Marwan Galali, head of the Kurdistani Islamic group, told the reporters "the (Islamic) group will not participate in the session today, because the Kurdistani parties could not reach a political agreement and a roadmap for the political future."
Meanwhile, the 111-seat parliament has 24 lawmakers from the Goran Movement, including the Parliament Speaker Yousif Mohammed Sadiq, who has been banned from entering Arbil for two years, while there are six parliament members from the Islamic group.
Earlier, the two major Kurdish parties of KDP and PUK announced that the parliament session, originally scheduled on Thursday, would be delayed to late Friday to convince Goran Movement and the Islamic group to attend the first parliament session in two years.

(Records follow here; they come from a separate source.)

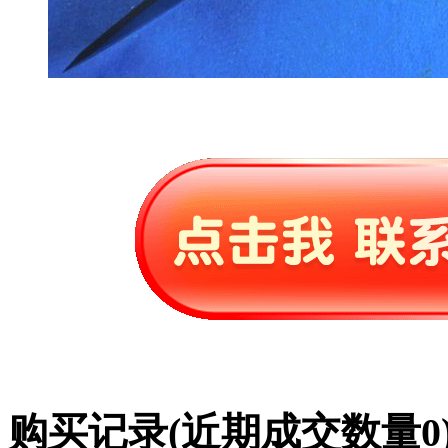
购买记录
(近期成交数量
0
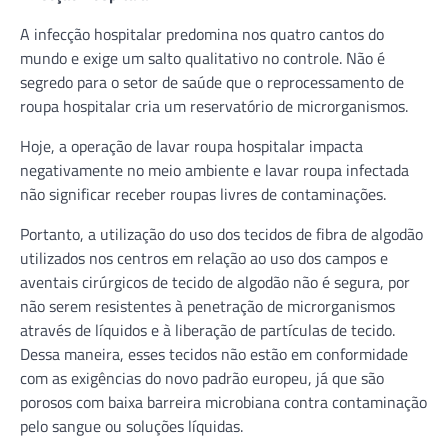
A infecção hospitalar predomina nos quatro cantos do
mundo e exige um salto qualitativo no controle. Não é
segredo para o setor de saúde que o reprocessamento de
roupa hospitalar cria um reservatório de microrganismos.
Hoje, a operação de lavar roupa hospitalar impacta
negativamente no meio ambiente e lavar roupa infectada
não significar receber roupas livres de contaminações.
Portanto, a utilização do uso dos tecidos de fibra de algodão
utilizados nos centros em relação ao uso dos campos e
aventais cirúrgicos de tecido de algodão não é segura, por
não serem resistentes à penetração de microrganismos
através de líquidos e à liberação de partículas de tecido.
Dessa maneira, esses tecidos não estão em conformidade
com as exigências do novo padrão europeu, já que são
porosos com baixa barreira microbiana contra contaminação
pelo sangue ou soluções líquidas.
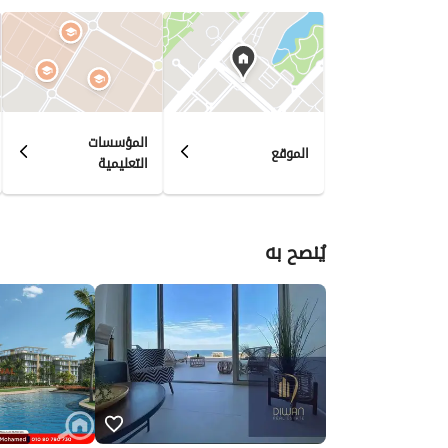
المؤسسات
الموقع
التعليمية
يُنصح به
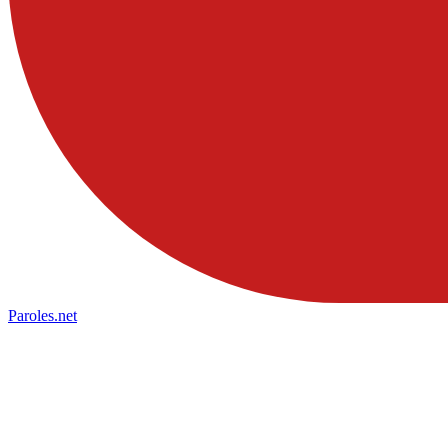
Paroles
.net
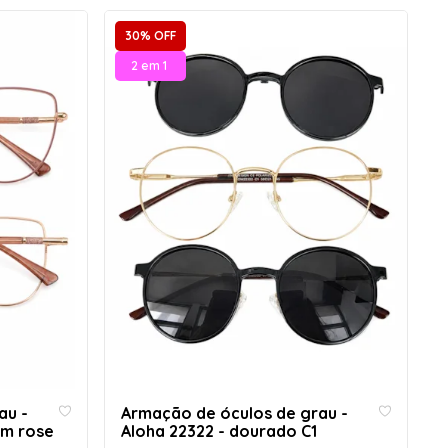
30% OFF
2 em 1
au -
Armação de óculos de grau -
om rose
Aloha 22322 - dourado C1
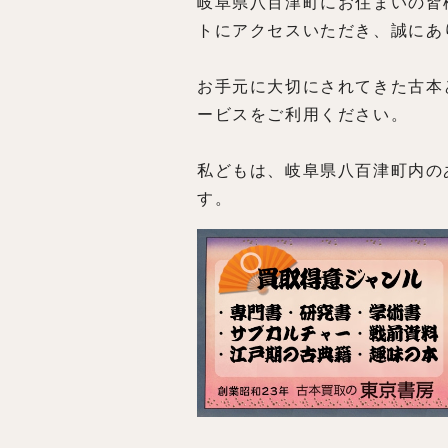
岐阜県八百津町にお住まいの皆
トにアクセスいただき、誠にあ
お手元に大切にされてきた古本
ービスをご利用ください。
私どもは、岐阜県八百津町内の
す。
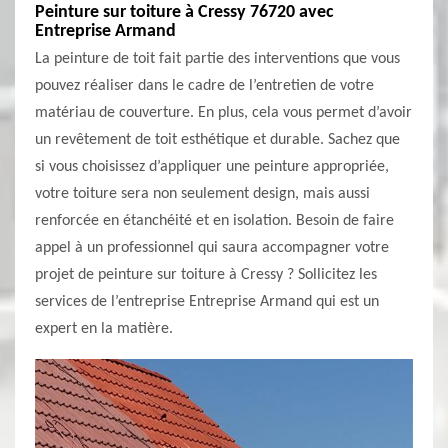
Peinture sur toiture à Cressy 76720 avec
Entreprise Armand
La peinture de toit fait partie des interventions que vous
pouvez réaliser dans le cadre de l’entretien de votre
matériau de couverture. En plus, cela vous permet d’avoir
un revêtement de toit esthétique et durable. Sachez que
si vous choisissez d’appliquer une peinture appropriée,
votre toiture sera non seulement design, mais aussi
renforcée en étanchéité et en isolation. Besoin de faire
appel à un professionnel qui saura accompagner votre
projet de peinture sur toiture à Cressy ? Sollicitez les
services de l’entreprise Entreprise Armand qui est un
expert en la matière.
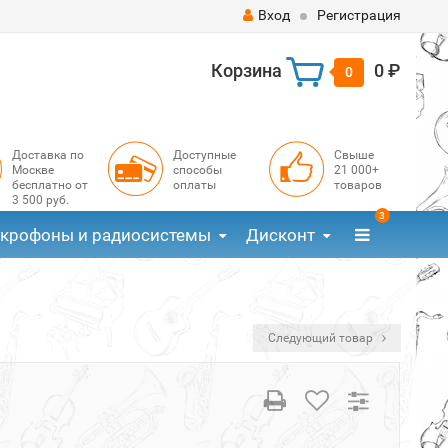
Вход
Регистрация
Корзина
0 ₽
0
Доставка по
Доступные
Свыше
Москве
способы
21 000+
бесплатно от
оплаты
товаров
3 500 руб.
3
крофоны и радиосистемы
Дисконт
Следующий товар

An international delegation comprised of the Presidential Envoy for the Global Coalition to Counter IS Group Brett McGurk, Head of the United Nations Assistance Mission for Iraq (UNAMI) Jan Kubis, in addition to the U.S. and British ambassadors to Iraq, met with the President of the Kurdistan region Masoud Barzani and presented the latter an alternative approach for the referendum.
On June 7, Barzani announced his intention to hold a referendum on the independence of the Kurdish region from Iraq on Sept. 25.
The referendum has been opposed by Baghdad because it would threaten the integrity of Iraq and would distract the ongoing fight against the Islamic State (IS) militant group by the Iraqi forces.
The neighboring countries of Turkey, Iran and Syria also feel that the move would threaten their territorial integrity, as large numbers of Kurdish population live in those countries.